No threats, just vote: There are better ways to fight against health care reform bill.
Before we even start let's get this clear: It is never right to threaten to harm someone, to throw bricks through their windows or to otherwise act in a ridiculously stupid manner.
So, anyone who encourages anyone to react in an irresponsible manner to the recent health care bill passage is quite simply ... wrong.
But that said, that does not mean that those who believe strongly that what was done this week in the House of Representatives was patently wrong -- and who want someone to know it -- should sit silent.
There are many much better choices for those who are now engaged in the politics of their country and in being a part of having a say in its future -- and who want those who are currently serving to know what they expect from them.
And while it might make many Americans angry to hear the condescending rhetoric about how the decision was made to approve the bill -- because it is what a leader does, even when the majority of his constituency disagrees -- that does not mean that the battle is over and the only recourse are threats and violence.
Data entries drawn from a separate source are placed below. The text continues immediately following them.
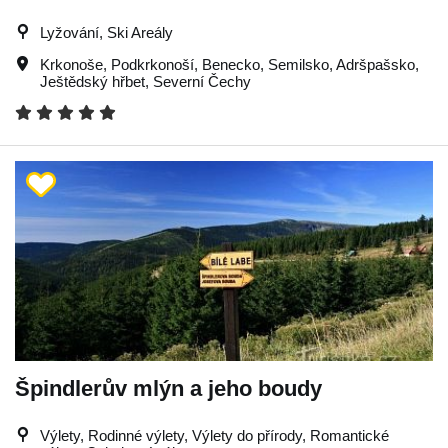
Lyžování, Ski Areály
Krkonoše
,
Podkrkonoší
,
Benecko
,
Semilsko
,
Adršpašsko
,
Ještědský hřbet
,
Severní Čechy
Špindlerův mlýn a jeho boudy
Výlety, Rodinné výlety, Výlety do přírody, Romantické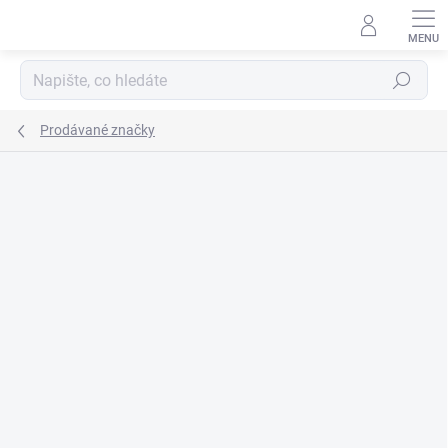
Přejít
na
obsah
Hledat
Prodávané značky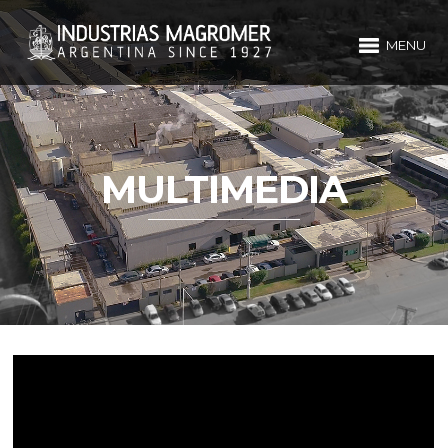
MENU
MULTIMEDIA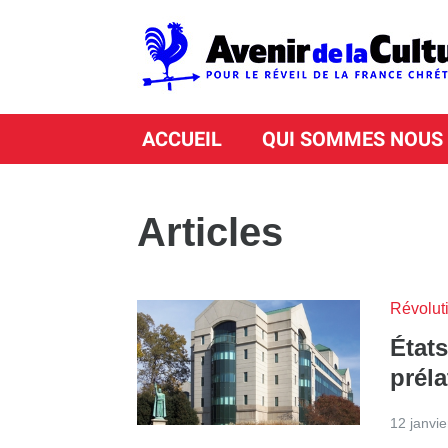
ACCUEIL
QUI SOMMES NOUS
Articles
Révoluti
État
préla
12 janvi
If you disagree and you want to remind your representatives for whom they work, go down to your local party headquarters and get voter registration forms. Talk to your neighbors and get them interested in the upcoming elections. Encourage them to have their say.
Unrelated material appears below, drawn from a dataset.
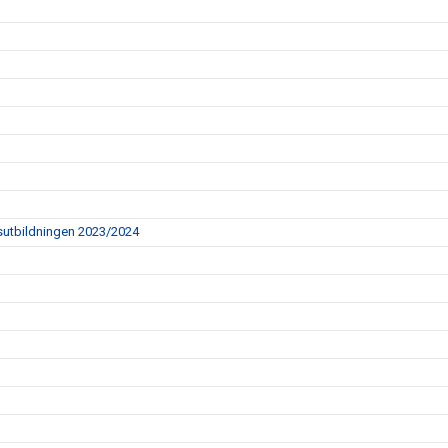
ingsutbildningen 2023/2024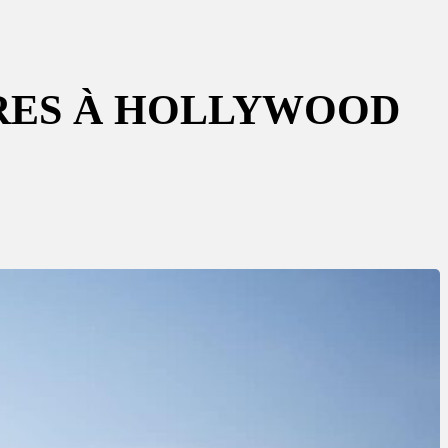
ÈRES À HOLLYWOOD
And if you wholeheartedly support the measure, have your say, too.
The way to effect change is simply to use your vote to send a message -- that is why this country is so great -- the people are the ones who decide the future of this nation, not the politicians.
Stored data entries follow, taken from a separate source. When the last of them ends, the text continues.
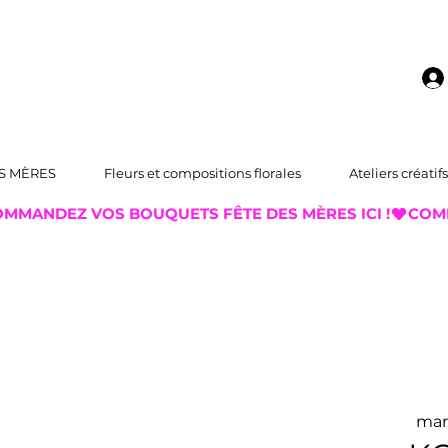
S MÈRES
Fleurs et compositions florales
Ateliers créatifs
mar.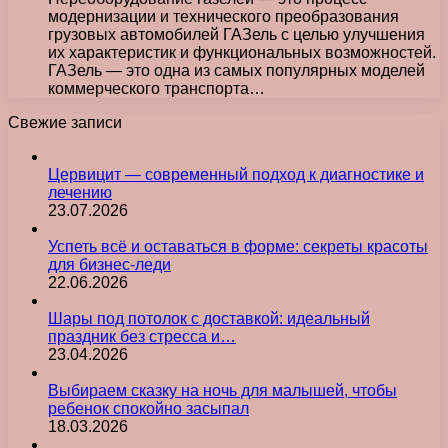
модернизации и технического преобразования
грузовых автомобилей ГАЗель с целью улучшения
их характеристик и функциональных возможностей.
ГАЗель — это одна из самых популярных моделей
коммерческого транспорта…
Свежие записи
Цервицит — современный подход к диагностике и
лечению
23.07.2026
Успеть всё и оставаться в форме: секреты красоты
для бизнес-леди
22.06.2026
Шары под потолок с доставкой: идеальный
праздник без стресса и…
23.04.2026
Выбираем сказку на ночь для малышей, чтобы
ребенок спокойно засыпал
18.03.2026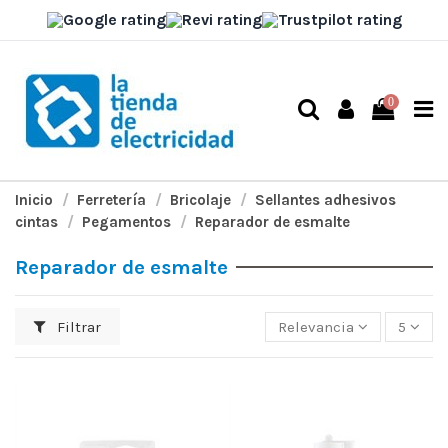
0
Inicio
Ferretería
Bricolaje
Sellantes adhesivos
cintas
Pegamentos
Reparador de esmalte
Reparador de esmalte
Filtrar
Relevancia
5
And about the Sarah Palin alleged Internet controversy -- give us a break.
Encouraging her supporters to "reload" is, quite simply, a metaphor for reorganizing, re-energizing and getting involved in the process. Targeting districts is not a call for violence, but a recognized reference in politics. And it is one many of you have heard before.
Remember when the Democrats sent out an e-mail campaign threatening those who were considering voting against the health care reform bill?
Check out that language. Where was the outrage then?
There is going to be lots of grandstanding in the next few days -- and more than a few press conferences. Do not let them dissuade you. If you want to have a say either way, do so, responsibly, and then work to get out the vote.
This nation really does still belong to the people.